Protein similarity network generation software tools | Protein interaction data analysis
Protein similarity networks are graphical representations of sequence, structural and other similarities among proteins for which pairwise all-by-all similarity connections have been calculated. Mapping of biological and other information to network nodes or edges enables hypothesis creation about sequence-structure-function relationships across sets of related proteins.
Creates and manages protein similarity networks. Pythoscape provides several options to calculate pairwise similarities for input sequences or structures, applies filters to network edges and defines sets of similar nodes and their associated data as single nodes (termed representative nodes) for compression of network information and output data or formatted files for visualization.
Gathers composite and component gene families and reduces the risk of outputting a large number of false positives. MosaicFinder is based on the graph theoretic tool of clique separator decomposition. It allows users to identify genomes families directly in the similarity network and to generate few false positives. It is reliable for studying fusion events for phylogenetic research as well as for functional biology.
Predicts specific protein function via a model that utilizes protein network and considers gene ontology (GO). Effusion exploits a network of partially characterized sequences to provides function predictions. In addition to the GO, it uses sequence similarity networks (SSNs) and applies probabilistic graphical models (PGMs) in a way that is extensible.
Serves for protein classification. MOCASSIN-prot utilizes quantitative sequence similarity information from all domains on the proteins and builds a network that houses clusters of similar protein sequences.

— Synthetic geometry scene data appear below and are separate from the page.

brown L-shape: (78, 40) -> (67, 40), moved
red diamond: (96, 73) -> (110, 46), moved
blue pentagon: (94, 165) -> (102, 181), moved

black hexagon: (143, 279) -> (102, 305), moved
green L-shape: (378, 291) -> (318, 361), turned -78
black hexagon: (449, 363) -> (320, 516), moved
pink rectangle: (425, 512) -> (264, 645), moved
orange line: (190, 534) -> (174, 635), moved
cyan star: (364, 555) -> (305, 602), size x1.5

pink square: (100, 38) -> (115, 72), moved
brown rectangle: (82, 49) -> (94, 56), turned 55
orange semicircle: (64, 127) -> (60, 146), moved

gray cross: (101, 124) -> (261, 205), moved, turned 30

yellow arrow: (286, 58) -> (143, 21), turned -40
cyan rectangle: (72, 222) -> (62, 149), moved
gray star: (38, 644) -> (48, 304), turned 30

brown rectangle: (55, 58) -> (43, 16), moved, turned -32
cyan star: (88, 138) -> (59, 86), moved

It is scalable to the complete proteome level. It incorporates information from all domains, leading to clusters that are more consistent with the UniProt family assignments.

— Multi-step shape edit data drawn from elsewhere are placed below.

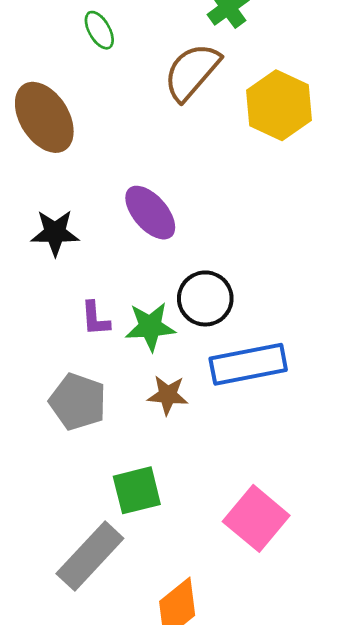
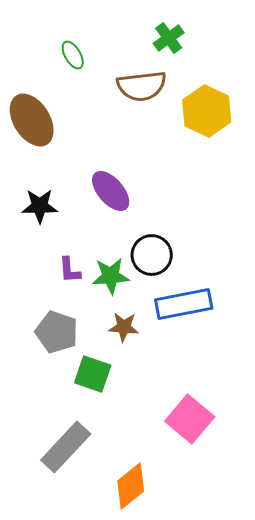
brown semicircle: (192, 72) -> (142, 86), turned -138
green square: (137, 490) -> (93, 374), moved, turned 33

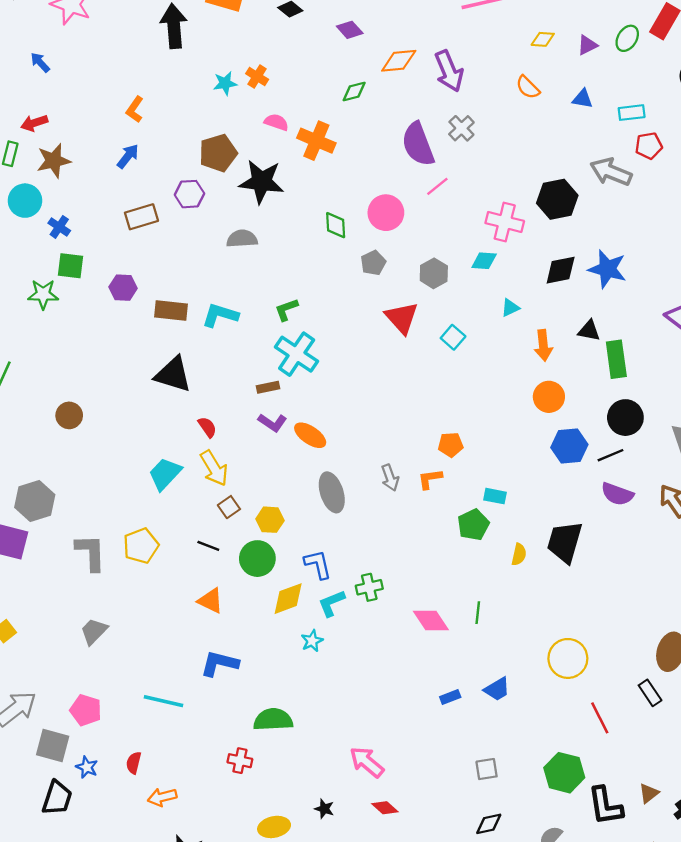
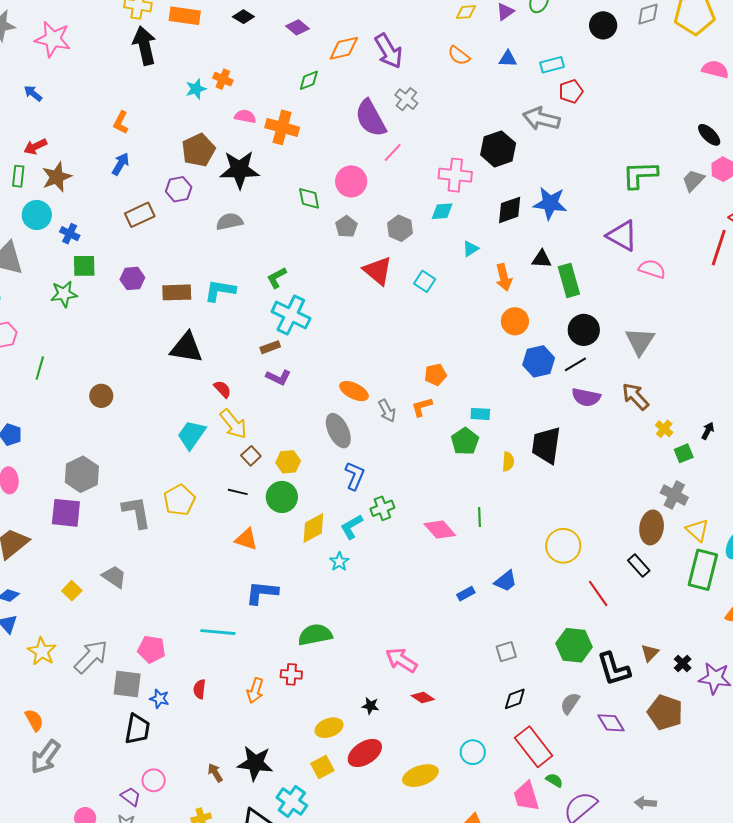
orange ellipse: (310, 435) -> (354, 391), moved
blue L-shape: (318, 564) -> (355, 476), moved, turned 44
gray trapezoid: (94, 631) -> (114, 577), moved, turned 88
orange arrow: (162, 797) -> (255, 690), moved, turned -50

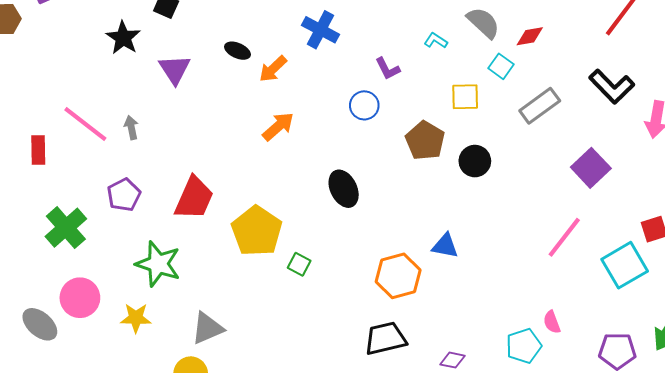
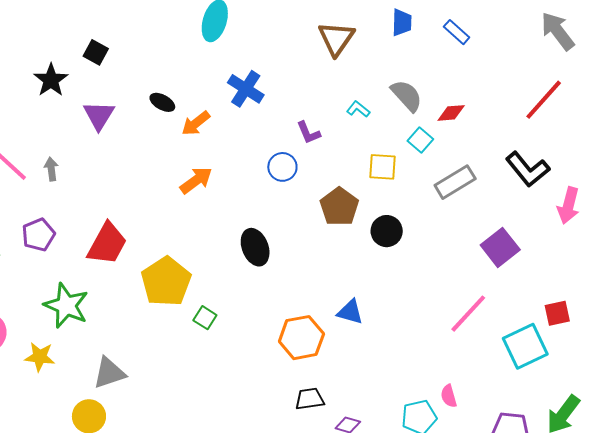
black trapezoid: (385, 338) -> (310, 399), moved, size x0.7

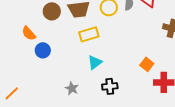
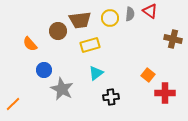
brown circle: (52, 11) -> (58, 31), moved
blue circle: (43, 50) -> (44, 70), moved
gray star: (72, 88) -> (62, 89), moved, size x1.6

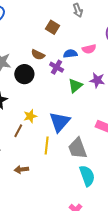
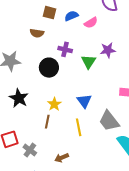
blue semicircle: (70, 54) -> (71, 16), moved
brown semicircle: (38, 55) -> (37, 33), moved
black circle: (24, 74) -> (49, 68), moved
blue triangle: (60, 122) -> (84, 101), size x0.7

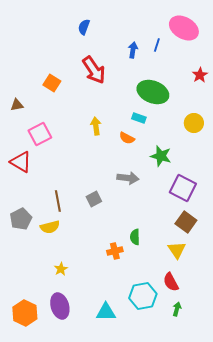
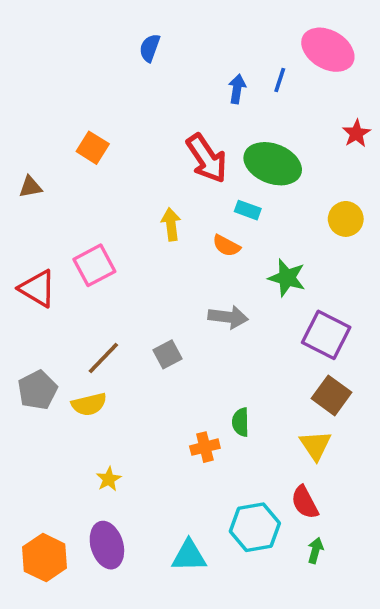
red arrow: (94, 70) -> (207, 158), moved
pink square: (40, 134) -> (94, 265), moved
brown line: (58, 201) -> (103, 358), turned 55

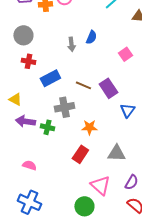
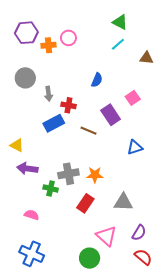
gray arrow: (71, 44) -> (48, 94), moved
red cross: (28, 61) -> (68, 105), moved
purple rectangle: (108, 88) -> (111, 115), moved
gray cross: (64, 107) -> (68, 174), moved
blue triangle: (127, 110) -> (135, 147), moved, turned 35
green cross: (47, 127) -> (51, 189), moved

Detects composite gene families in large data sets. CompositeSearch is a program allowing identification of composite gene families in the range of several million sequences. This tool assists users in the investigation of the process of gene remodeling in large data sets, for example metagenomes and thousands of complete genomes. It provides descriptions regarding the distribution and primary sequence conservation of gene families, permitting critical biological analyses of data.

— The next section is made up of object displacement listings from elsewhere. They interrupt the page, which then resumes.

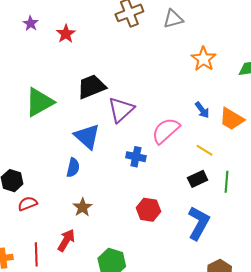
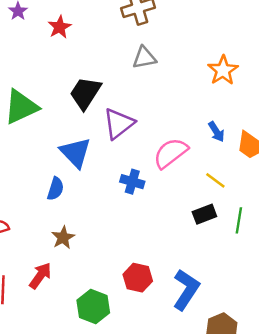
gray triangle: (173, 19) -> (144, 58), moved
black trapezoid: (91, 87) -> (85, 93), turned -40
red hexagon: (148, 210) -> (138, 278), moved
blue L-shape: (199, 223) -> (186, 290), moved

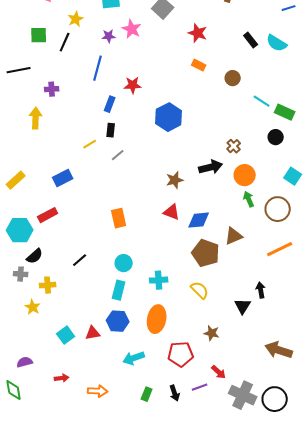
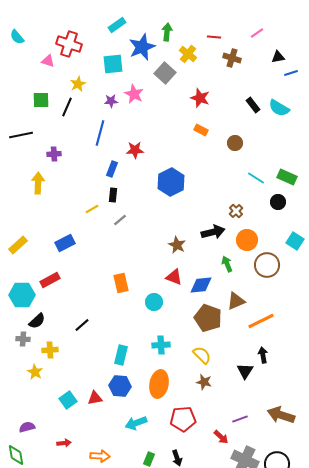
cyan line: (262, 101) -> (256, 178), moved
brown star: (175, 180) -> (177, 245), turned -30
green arrow: (249, 199) -> (227, 264), moved
brown circle: (278, 209) -> (267, 265), moved
orange line: (280, 249) -> (261, 321), moved
cyan circle: (124, 263) -> (154, 302), moved
brown star: (212, 333) -> (204, 382), moved
purple line: (200, 387) -> (240, 419), moved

Generates protein similarity networks to be used with Cytoscape. PANADA allows the user to either automatically search similar sequences or to generate a network with a set of selected proteins. The similarity networks can be used for the visual analysis of similarity relationships among sequences or to assess functional annotation inferred from homology. PANADA complements other more traditional tools such as phylogenetic trees and multiple sequence alignments, making use of the user's visual skills to identify patterns that allow the inference of novel properties. The main advantages consist in the automatic search and annotation of proteins with gene ontology (GO) terms from the database and the ability to choose two different approaches to prune the network topology. This produces networks that only contain edges for those pairwise comparisons that represent the highest similarities above a given threshold.
Allows users to detect many of the family/superfamily relationships. SCPS provides an implementation of the spectral clustering algorithm requiring no background knowledge in programming or in the details of spectral clustering algorithms. It can calculate different cluster quality scores and it can produce publication-quality graphical representations of the clusters obtained.
Furnishes a quantitative measure of support values to the branching processes. SCANNET is able to discover communities in generally weighted complex networks. It leads to the phylogenetic classification for the organisms associated to the protein sequences for protein similarity networks. This tool constructs: similarity matrices, protein similarity networks, adjacency matrices, neighborhood matrices and can characterize the properties of the critical network.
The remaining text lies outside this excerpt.